Clowning has given me many gifts– access to places and peoples I would have NEVER known or believed existed, moments or hours of play with people who may not have been looked in the eye or treated like a human in YEARS, it has given me singing–my own voice!, it has given me a deep well of inspiring friends around the globe to believe in and support and be supported by–a bigger community to love, it has given me permission to be odd/to be other…rather, to be MYSELF, because hey, I always have the cover of “well…I’m a clown,” it allows me to CHOOSE to try on the role of the lowest member of society–to be pointed at as the fool in any community– and to see what the view is like from down there.

Clowning has given me a global education in the various ways we treat the lowest members of our societies.

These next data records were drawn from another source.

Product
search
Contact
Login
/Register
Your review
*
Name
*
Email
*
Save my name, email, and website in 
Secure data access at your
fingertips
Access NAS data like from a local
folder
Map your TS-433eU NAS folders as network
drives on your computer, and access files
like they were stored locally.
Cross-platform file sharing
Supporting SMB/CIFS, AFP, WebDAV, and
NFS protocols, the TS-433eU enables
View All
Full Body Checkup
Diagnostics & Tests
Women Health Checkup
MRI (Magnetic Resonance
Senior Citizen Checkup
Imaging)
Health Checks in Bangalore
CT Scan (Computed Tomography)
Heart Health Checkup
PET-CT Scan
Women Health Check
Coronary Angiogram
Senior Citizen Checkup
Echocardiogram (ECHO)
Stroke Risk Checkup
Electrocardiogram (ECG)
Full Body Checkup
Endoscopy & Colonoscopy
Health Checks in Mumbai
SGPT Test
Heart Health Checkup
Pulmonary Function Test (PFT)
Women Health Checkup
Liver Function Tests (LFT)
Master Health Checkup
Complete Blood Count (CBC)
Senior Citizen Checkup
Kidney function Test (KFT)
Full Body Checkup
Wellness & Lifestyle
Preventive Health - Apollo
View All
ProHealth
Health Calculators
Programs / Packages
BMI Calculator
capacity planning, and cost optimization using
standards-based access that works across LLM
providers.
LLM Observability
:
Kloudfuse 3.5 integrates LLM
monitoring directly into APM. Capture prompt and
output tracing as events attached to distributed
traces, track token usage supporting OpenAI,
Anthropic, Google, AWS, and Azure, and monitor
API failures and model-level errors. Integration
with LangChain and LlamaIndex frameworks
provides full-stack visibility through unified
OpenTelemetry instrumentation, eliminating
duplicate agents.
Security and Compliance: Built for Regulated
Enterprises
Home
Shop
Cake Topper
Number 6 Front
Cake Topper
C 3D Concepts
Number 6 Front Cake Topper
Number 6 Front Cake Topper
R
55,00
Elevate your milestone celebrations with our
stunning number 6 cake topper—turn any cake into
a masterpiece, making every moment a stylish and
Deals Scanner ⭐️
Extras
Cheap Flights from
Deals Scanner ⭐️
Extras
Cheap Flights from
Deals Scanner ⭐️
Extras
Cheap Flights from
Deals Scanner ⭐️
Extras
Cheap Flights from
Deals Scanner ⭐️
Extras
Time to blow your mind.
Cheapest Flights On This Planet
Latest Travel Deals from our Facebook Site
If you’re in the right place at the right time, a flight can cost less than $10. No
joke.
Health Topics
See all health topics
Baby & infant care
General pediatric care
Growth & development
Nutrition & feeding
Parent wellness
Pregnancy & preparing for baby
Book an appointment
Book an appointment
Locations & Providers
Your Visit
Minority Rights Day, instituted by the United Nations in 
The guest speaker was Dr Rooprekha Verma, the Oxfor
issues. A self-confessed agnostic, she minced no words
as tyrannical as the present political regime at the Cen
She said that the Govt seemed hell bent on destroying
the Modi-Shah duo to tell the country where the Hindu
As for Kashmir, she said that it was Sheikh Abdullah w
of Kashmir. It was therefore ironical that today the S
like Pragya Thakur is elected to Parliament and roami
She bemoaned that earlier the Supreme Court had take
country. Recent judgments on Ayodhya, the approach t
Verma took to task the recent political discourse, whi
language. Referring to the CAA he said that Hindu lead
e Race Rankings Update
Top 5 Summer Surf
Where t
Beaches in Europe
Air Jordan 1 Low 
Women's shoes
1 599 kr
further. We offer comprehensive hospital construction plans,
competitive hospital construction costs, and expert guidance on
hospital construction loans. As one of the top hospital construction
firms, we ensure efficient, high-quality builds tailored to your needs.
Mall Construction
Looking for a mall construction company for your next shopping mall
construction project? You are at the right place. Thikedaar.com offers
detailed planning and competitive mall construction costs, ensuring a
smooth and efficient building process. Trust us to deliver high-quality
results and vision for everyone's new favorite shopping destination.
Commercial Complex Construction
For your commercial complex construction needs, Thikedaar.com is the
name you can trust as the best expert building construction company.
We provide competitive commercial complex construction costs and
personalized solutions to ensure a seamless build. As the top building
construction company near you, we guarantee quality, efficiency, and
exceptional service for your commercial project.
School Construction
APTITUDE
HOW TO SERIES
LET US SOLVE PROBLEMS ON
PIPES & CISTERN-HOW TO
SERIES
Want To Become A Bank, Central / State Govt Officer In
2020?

I have been met with situations I will never begin to understand, have encountered the wounds of systemic oppression that leave me wanting to lie down and give up, and YET…what else is there to do? but show up and be myself, my individual, tender, in love, bizzarro little self, and witness and give my little heart to the places where people struggle every day to live.

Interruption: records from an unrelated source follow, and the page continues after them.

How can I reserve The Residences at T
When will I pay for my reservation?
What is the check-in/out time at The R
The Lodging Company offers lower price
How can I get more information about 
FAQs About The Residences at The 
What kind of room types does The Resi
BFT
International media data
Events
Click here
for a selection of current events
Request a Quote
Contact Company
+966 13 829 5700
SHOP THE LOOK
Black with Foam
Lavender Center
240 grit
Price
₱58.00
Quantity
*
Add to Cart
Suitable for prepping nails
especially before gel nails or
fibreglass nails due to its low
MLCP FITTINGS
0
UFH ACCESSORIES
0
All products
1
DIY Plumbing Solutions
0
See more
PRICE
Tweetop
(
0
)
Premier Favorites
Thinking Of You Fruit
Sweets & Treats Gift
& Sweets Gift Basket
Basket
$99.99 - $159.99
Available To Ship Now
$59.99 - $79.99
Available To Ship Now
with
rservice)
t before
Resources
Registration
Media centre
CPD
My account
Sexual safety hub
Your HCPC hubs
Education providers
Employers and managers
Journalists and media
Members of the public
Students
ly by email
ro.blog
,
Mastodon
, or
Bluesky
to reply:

Clowning gives me hope, and purpose on the path of good and love and joy and beauty and friendship and connection in the world, and gives me the tools to stand up and be brave and be a blessing in these desperate times. May I continue to be able to learn from this work and play, to take in the unbelievable and sad and lonely and suffering, may I take in the joy and love of communities and families in their resourcefulness and courageousness, and make of myself an offering of joy, of love, a spark, a light, an odd little possibility…may I be able to give and receive the blessing that I, as a clown, can be in this world.

I owe a tremendous debt of gratitude to my sister Lillie for sweeping me up into this way of being, together, to Patch Adams and John Glick for believing in me, to my family for supporting me, and to all of the clown family who believe that clowning is a powerful tool for social care.